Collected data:
Content starts

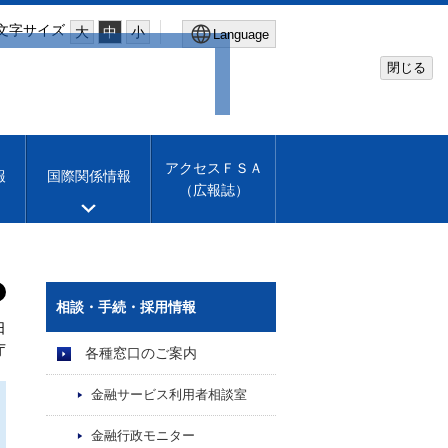
文字サイズ
大
中
小
Language
閉じる
Global Site
Financial Services Agency
アクセスＦＳＡ
報
国際関係情報
（広報誌）
Machine translation
English
相談・手続・採用情報
日
庁
各種窓口のご案内
金融サービス利用者相談室
金融行政モニター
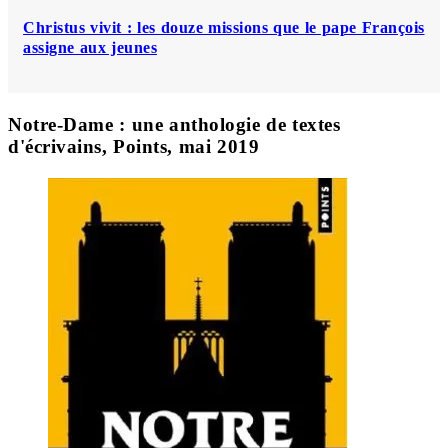
Christus vivit : les douze missions que le pape François
assigne aux jeunes
Notre-Dame : une anthologie de textes
d'écrivains, Points, mai 2019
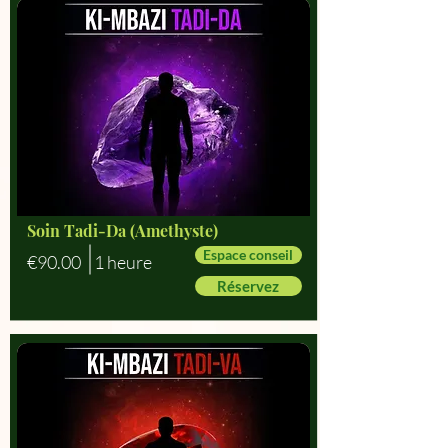
Soin Tadi-Da (Amethyste)
Espace conseil
€90.00
1 heure
Réservez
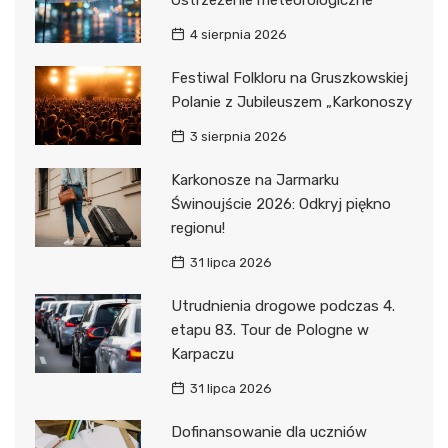
Ostrzeżenie meteorologiczne
4 sierpnia 2026
Festiwal Folkloru na Gruszkowskiej
Polanie z Jubileuszem „Karkonoszy
3 sierpnia 2026
Karkonosze na Jarmarku
Świnoujście 2026: Odkryj piękno
regionu!
31 lipca 2026
Utrudnienia drogowe podczas 4.
etapu 83. Tour de Pologne w
Karpaczu
31 lipca 2026
Dofinansowanie dla uczniów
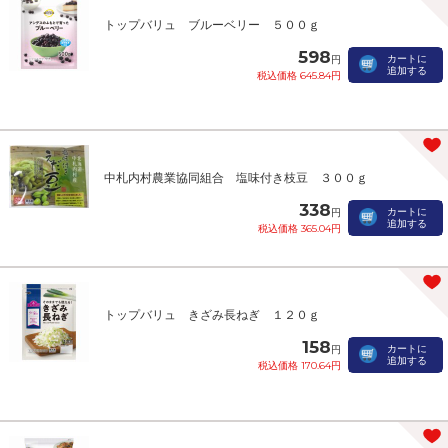
トップバリュ ブルーベリー ５００ｇ
598
カートに
円
追加する
税込価格 645.84円
中札内村農業協同組合 塩味付き枝豆 ３００ｇ
338
カートに
円
追加する
税込価格 365.04円
トップバリュ きざみ長ねぎ １２０ｇ
158
カートに
円
追加する
税込価格 170.64円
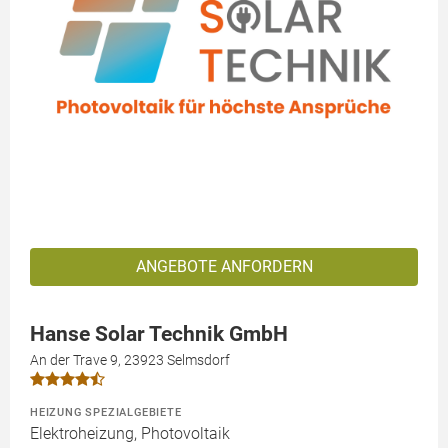
ANGEBOTE ANFORDERN
Hanse Solar Technik GmbH
An der Trave 9, 23923 Selmsdorf
HEIZUNG SPEZIALGEBIETE
Elektroheizung, Photovoltaik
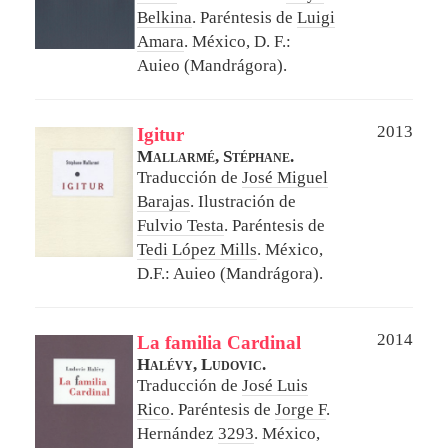
Belkina
. Paréntesis de
Luigi
Amara
.
México, D. F.:
Auieo (Mandrágora).
2013
Igitur
Mallarmé, Stéphane.
Traducción de
José Miguel
Barajas
. Ilustración de
Fulvio Testa
. Paréntesis de
Tedi López Mills
.
México,
D.F.: Auieo (Mandrágora).
2014
La familia Cardinal
Halévy, Ludovic.
Traducción de
José Luis
Rico
. Paréntesis de
Jorge F
.
Hernández
3293
.
México,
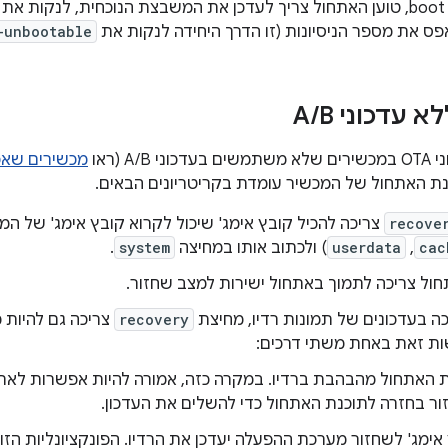
פס את מספר הניסיונות (זו הדרך היחידה לנקות את
-unbootable
א עדכוני A
B
/
A/ (ראו
מכשירים שאפש
נת האתחול של המכשיר עומדת בקריטריונים הבאים.
recove
צריכה להכיל קובץ אימג' שיכול לקרוא קובץ אימג' של 
cac
,
userdata
) ולכתוב אותו במחיצה
system
.
ול צריכה לתמוך באתחול ישירות למצב שחזור.
ה בעדכונים של תמונות רדיו, מחיצת
recovery
צריכה גם להיות 
ת זאת באחת משתי דרכים:
 האתחול מהבהבת ברדיו. במקרה כזה, אמורה להיות אפשרות ל
ר בחזרה לתוכנת האתחול כדי להשלים את העדכון.
אימג' לשחזור מערכת ההפעלה יעדכן את הרדיו. הפונקציונליות הזו 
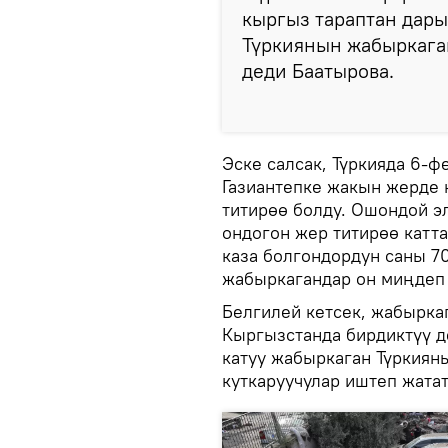
кыргыз тараптан дары
Түркиянын жабыркага
деди Баатырова.
Эске салсак, Түркияда 6-
Газиантепке жакын жерде к
титирөө болду. Ошондой э
ондогон жер титирөө катт
каза болгондордун саны 7
жабыркагандар он миңдеп 
Белгилей кетсек, жабырка
Кыргызстанда бирдиктүү д
катуу жабыркаган Түркиян
куткаруучулар иштеп жатат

Content ends

Which lines in the records above include the word "トップバリュ"? Copy them out.

トップバリュ ブルーベリー ５００ｇ
トップバリュ きざみ長ねぎ １２０ｇ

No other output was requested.